It will be noted that subdivisions 3 and 4 are saving clauses or limitations upon the general language of the statute and are not express grants of power. The proviso above quoted is not new in the statute but is substantially a" re-enactment of the existing law. Subdivision 4, however, is entirely new. Prior to 1910 the carrier might issue the class of tickets referred to if it liked and fix its own price below the regular rate. By the addition of subdivision 4 an intention was shown to allow the Commission to require such tickets to issue and to regulate their price. No express grant of such power was given. There was reason to believe until the amendment of 1911, hereinafter referred to, that the issue of these reduced fare tickets mentioned was entirely optional with the carrier and the price entirely within its discretion. Even after the amendment of 1911 it was contended that a regular rate having been fixed the Legislature had not the power to require a reduced rate for service upon the same line and between the same places covered by the regular rate. In People ex rel. New York, N. H. & H. R. R. Co. v. Public Service Commission (159 App. Div. 531) we held the Legislature had such power, which decision was affirmed on the opinion of this court in 215 New York, 689. It is evident that the mileage tickets mentioned in subdivisions 3 and 4 are not the mileage books which the Railroad Law required carriers to issue. These subdivisions permit tickets to issue which otherwise would not issue but do not relate to mileage books which under the law must be issued. The mileage ticket, the excursion ticket, the commutation ticket and the other tickets referred to are special reduced fare tickets.
By section 49, entitled “ Rates and service to be fixed by the Commission,” power was given to the Commission in the 1st sentence thereof to regulate rates generally. After providing
It seemed to me that the last paragraph quoted was so inconsistent with the remainder of the sentence that it should be disregarded as surplusage or that we should construe it as if the word “different” or “another” was found in place of the word “higher.” The word “higher ” appeared to be so out of keeping with the rest of the sentence quoted that it did not seem to carry with it the actual legislative intent. But, upon a feargument of this case, counsel have given the history of this part of the section and the manner in which it was formed while passing through the Legislature, and it now appears that the legislative intent was that the paragraph should have just the effect which the words ordinarily imply, and that by the use of the paragraph quoted it intended to permit the reduction of a statutory rate, but not to allow the Commission to increase a rate which the Legislature had itself fixed.
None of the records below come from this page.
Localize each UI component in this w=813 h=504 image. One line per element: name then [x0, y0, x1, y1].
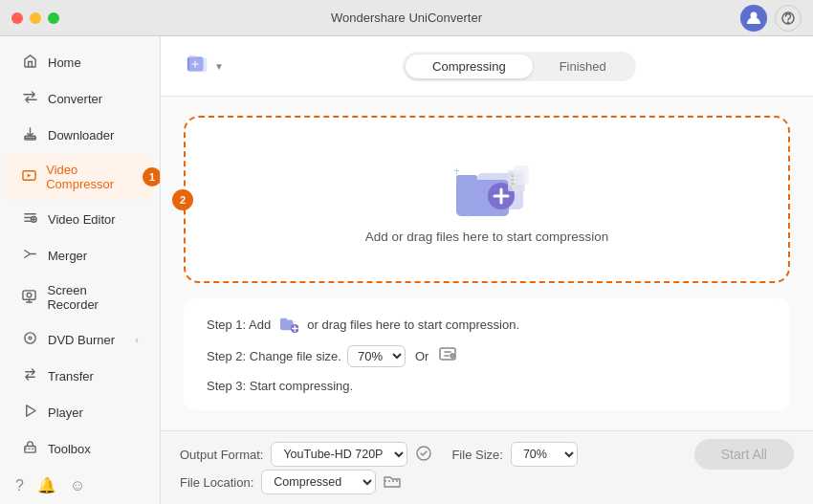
sidebar-label-downloader: Downloader	[48, 128, 114, 142]
user-icon[interactable]	[740, 5, 767, 32]
sidebar: Home Converter Downloader	[0, 36, 161, 504]
toolbar: ▼ Compressing Finished	[161, 36, 813, 97]
player-icon	[21, 404, 38, 421]
sidebar-label-transfer: Transfer	[48, 369, 94, 383]
sidebar-label-merger: Merger	[48, 249, 87, 263]
sidebar-label-screen-recorder: Screen Recorder	[47, 283, 139, 312]
svg-rect-21	[280, 318, 287, 323]
drop-zone[interactable]: 2	[184, 116, 790, 283]
start-all-button[interactable]: Start All	[694, 439, 794, 470]
sidebar-label-video-compressor: Video Compressor	[46, 163, 139, 191]
help-icon[interactable]: ?	[15, 477, 24, 494]
sidebar-label-home: Home	[48, 55, 81, 70]
title-bar: Wondershare UniConverter	[0, 0, 813, 36]
svg-rect-6	[23, 291, 35, 299]
file-size-label: File Size:	[451, 448, 502, 462]
output-format-field: Output Format: YouTube-HD 720P 1080P 480…	[180, 442, 432, 467]
home-icon	[21, 54, 38, 71]
tab-group: Compressing Finished	[403, 52, 636, 81]
step-2-row: Step 2: Change file size. 70% 50% 80% 90…	[207, 344, 767, 367]
tab-finished[interactable]: Finished	[533, 55, 633, 78]
downloader-icon	[21, 126, 38, 143]
step-1-row: Step 1: Add or drag files here to start …	[207, 316, 767, 333]
add-files-button[interactable]: ▼	[180, 48, 230, 84]
add-files-icon	[186, 52, 210, 80]
step-3-row: Step 3: Start compressing.	[207, 379, 767, 393]
sidebar-item-merger[interactable]: Merger	[6, 238, 154, 273]
screen-recorder-icon	[21, 289, 37, 306]
video-editor-icon	[21, 210, 38, 228]
sidebar-item-transfer[interactable]: Transfer	[6, 359, 154, 393]
sidebar-label-converter: Converter	[48, 92, 102, 106]
svg-text:+: +	[466, 209, 472, 220]
svg-point-9	[29, 337, 32, 340]
add-chevron-icon: ▼	[214, 61, 224, 72]
support-icon[interactable]	[775, 5, 802, 32]
close-button[interactable]	[11, 12, 23, 24]
step2-or: Or	[415, 349, 428, 363]
maximize-button[interactable]	[48, 12, 59, 24]
sidebar-label-player: Player	[48, 405, 83, 420]
step3-text: Step 3: Start compressing.	[207, 379, 353, 393]
dvd-burner-icon	[21, 331, 38, 348]
step2-text: Step 2: Change file size.	[207, 349, 341, 363]
steps-area: Step 1: Add or drag files here to start …	[184, 298, 790, 410]
sidebar-item-video-editor[interactable]: Video Editor	[6, 202, 154, 236]
badge-2: 2	[172, 189, 193, 210]
traffic-lights	[11, 12, 59, 24]
collapse-icon: ‹	[135, 334, 139, 345]
step1-prefix: Step 1: Add	[207, 318, 271, 332]
minimize-button[interactable]	[30, 12, 41, 24]
custom-size-icon[interactable]	[438, 344, 457, 367]
transfer-icon	[21, 367, 38, 384]
output-format-label: Output Format:	[180, 448, 263, 462]
file-location-label: File Location:	[180, 475, 253, 490]
sidebar-item-video-compressor[interactable]: Video Compressor 1	[6, 154, 154, 200]
svg-rect-17	[514, 165, 529, 185]
notification-icon[interactable]: 🔔	[37, 476, 56, 494]
title-actions	[740, 5, 802, 32]
converter-icon	[21, 90, 38, 107]
folder-illustration: + +	[449, 156, 525, 218]
app-body: Home Converter Downloader	[0, 36, 813, 504]
sidebar-label-toolbox: Toolbox	[48, 442, 91, 456]
sidebar-item-screen-recorder[interactable]: Screen Recorder	[6, 274, 154, 320]
feedback-icon[interactable]: ☺	[70, 477, 85, 494]
video-compressor-icon	[21, 168, 36, 186]
file-size-field: File Size: 70% 50% 80%	[451, 442, 577, 467]
size-select[interactable]: 70% 50% 80% 90%	[347, 345, 406, 367]
svg-point-7	[27, 293, 32, 297]
sidebar-item-toolbox[interactable]: Toolbox	[6, 431, 154, 466]
tab-compressing[interactable]: Compressing	[406, 55, 533, 78]
sidebar-label-video-editor: Video Editor	[48, 212, 116, 227]
step1-add-icon	[279, 316, 298, 333]
quality-icon[interactable]	[415, 445, 432, 465]
merger-icon	[21, 247, 38, 264]
svg-point-25	[417, 447, 430, 460]
sidebar-label-dvd-burner: DVD Burner	[48, 333, 115, 347]
sidebar-bottom: ? 🔔 ☺	[0, 467, 160, 504]
svg-point-8	[24, 333, 34, 343]
main-content: ▼ Compressing Finished 2	[161, 36, 813, 504]
step1-suffix: or drag files here to start compression.	[307, 318, 519, 332]
sidebar-item-converter[interactable]: Converter	[6, 81, 154, 116]
svg-text:+: +	[453, 164, 460, 178]
folder-open-icon[interactable]	[384, 473, 401, 492]
file-location-row: File Location: Compressed Custom...	[161, 470, 813, 504]
svg-point-2	[787, 22, 788, 23]
app-title: Wondershare UniConverter	[331, 11, 482, 25]
badge-1: 1	[143, 167, 161, 186]
output-format-select[interactable]: YouTube-HD 720P 1080P 480P	[271, 442, 407, 467]
sidebar-item-dvd-burner[interactable]: DVD Burner ‹	[6, 322, 154, 357]
sidebar-item-home[interactable]: Home	[6, 45, 154, 79]
sidebar-item-player[interactable]: Player	[6, 395, 154, 429]
file-size-select[interactable]: 70% 50% 80%	[511, 442, 578, 467]
toolbox-icon	[21, 440, 38, 457]
drop-zone-text: Add or drag files here to start compress…	[365, 230, 608, 244]
sidebar-item-downloader[interactable]: Downloader	[6, 118, 154, 152]
file-location-select[interactable]: Compressed Custom...	[261, 470, 376, 494]
content-area: 2	[161, 97, 813, 430]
When this section first appeared before the Legislature in 1909 we find the paragraph to read “notwithstanding that another or different rate, fare or charge has been authorized by statute.” The words “another or different” were stricken out and the words “a higher” substituted for a purpose, and the discussions before the committees make it clear that the purpose was to prevent the increase pf a statutory rate.
This section did not grant to the Commission any power to regulate rates for reduced fare tickets, and the existence of such power could only be inferred from the proviso contained in the 4th subdivision of section 33. It is evident that in 1910 the Commission had no power to increase a statutory rate and that the statute made it clear that such power was denied.
The important amendment to section 49 is the addition of a 2d paragraph to the 1st subdivision thereof, expressly giving to the Commission the power to regulate these reduced fare tickets and the charges therefor. It provides that if the Commission finds that the rate for any such tickets is unreasonable “or in anywise in violation of any provision of law” it may prescribe a rate. It contains substantially the same language with reference to these reduced fares that we find in the 1st sentence of the section which gives the power to regulate regular rates except the words “notwithstanding that a higher rate, fare or charge has been heretofore authorized by statute ” are omitted. The omission of these words is substantially made the basis of the claim that the Commission may increase the compensation to be paid for a mileage book, although the 1st sentence of the section, relating to rates generally, was re-enacted in the amendment and indicates clearly the legislative intent that the statutory rate may be lowered but not increased. The sentence relating to this class of tickets is speaking of a ticket which is selling for less than the regular fare, and it is manifest that if the ticket sold for the regular price or more it would not be a reduced rate ticket, and would have no force in this paragraph. It would seem strange if the statute, in speaking of a reduced rate ticket, should have in its a clause that the rate might be changed, although a higher! rate was fixed by law. The fact of the issuance of such aj ticket presupposes that it is issued for less than the regular or:
So far as we are concerned with the amendments of 1911, referred to, they seem to have been made for no other purpose than to make it plain that the provision of subdivisions 3 and 4 of section 33 relate not only to the reduced fare tickets therein mentioned, but to any other form of reduced rate passenger tickets of like nature and to make it plain that the Legislature gave to the Commission full power to require such tickets to issue and to regulate the rates therefor. The service originally was at the option of the carrier; now it is subject to the direction of the Public Service Commission. Clearly it was not intended that the rate for these reduced fare tickets could be greater in any event than the full fare tickets. The absence of the clause omitted is, therefore, fully accounted for; its presence in speaking of reduced fare tickets would be meaningless. We must not be misled by the use of the expression in the statute “maximum rates.” The statute itself prescribes that no rate shall be charged unless it is contained in a schedule filed with the Commission, and that no carrier shall charge, demand, collect or receive a greater or less or different compensation than stated in the schedule. For ordinary service there is, therefore, but one rate, and it seems a misnomer to call it a maximum rate, because no less rate can be charged. Neither does the expression seem to mark the difference between a general rate and a reduced fare rate, because a reduced fare rate is scheduled, and for the special service for which it is allowed the schedule must be strictly observed. Therefore, it would seem that every rate which a carrier may charge for a service is the maximum rate for that service. If the service is special the rate is special, but it is the only rate for that service.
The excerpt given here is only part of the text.